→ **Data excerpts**
:::::
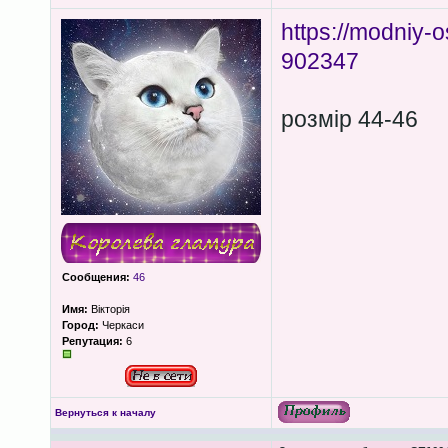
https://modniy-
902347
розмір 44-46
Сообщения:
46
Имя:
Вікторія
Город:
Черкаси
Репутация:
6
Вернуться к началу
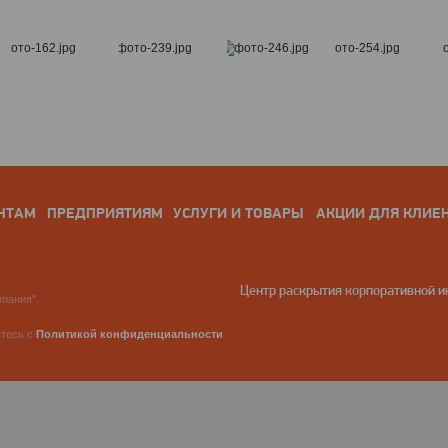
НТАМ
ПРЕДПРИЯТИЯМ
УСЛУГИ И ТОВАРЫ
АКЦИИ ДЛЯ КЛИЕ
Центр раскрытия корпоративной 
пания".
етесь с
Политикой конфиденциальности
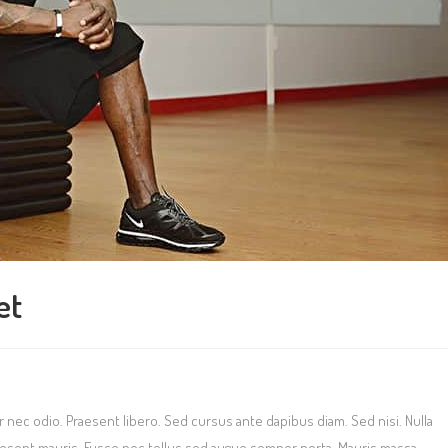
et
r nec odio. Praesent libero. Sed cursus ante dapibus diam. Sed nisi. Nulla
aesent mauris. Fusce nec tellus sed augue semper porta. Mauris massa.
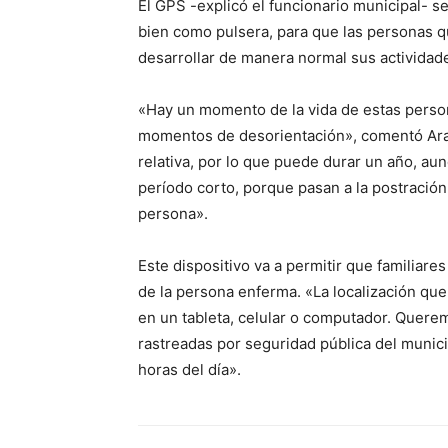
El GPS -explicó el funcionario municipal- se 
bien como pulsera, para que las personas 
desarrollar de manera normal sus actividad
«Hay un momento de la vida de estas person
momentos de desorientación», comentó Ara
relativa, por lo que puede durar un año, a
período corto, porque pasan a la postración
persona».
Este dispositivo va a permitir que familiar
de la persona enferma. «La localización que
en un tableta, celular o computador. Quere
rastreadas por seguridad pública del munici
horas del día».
:::::
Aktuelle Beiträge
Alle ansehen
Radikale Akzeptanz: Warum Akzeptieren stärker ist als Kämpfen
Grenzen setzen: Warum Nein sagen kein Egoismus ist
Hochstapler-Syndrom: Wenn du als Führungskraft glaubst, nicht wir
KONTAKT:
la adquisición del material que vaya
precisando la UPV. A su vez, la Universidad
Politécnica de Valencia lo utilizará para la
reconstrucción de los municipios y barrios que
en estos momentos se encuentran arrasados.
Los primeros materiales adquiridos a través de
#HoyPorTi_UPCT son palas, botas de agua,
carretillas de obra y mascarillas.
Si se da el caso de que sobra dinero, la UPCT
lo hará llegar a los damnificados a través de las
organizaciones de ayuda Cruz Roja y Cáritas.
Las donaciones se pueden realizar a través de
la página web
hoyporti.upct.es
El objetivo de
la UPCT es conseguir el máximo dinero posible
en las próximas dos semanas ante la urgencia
:::::
Write out only the lines that run from the line containing "El objetivo de" through the line containing "en las próximas dos semanas ante la urgencia", both included, exactly as they appear above.

El objetivo de
la UPCT es conseguir el máximo dinero posible
en las próximas dos semanas ante la urgencia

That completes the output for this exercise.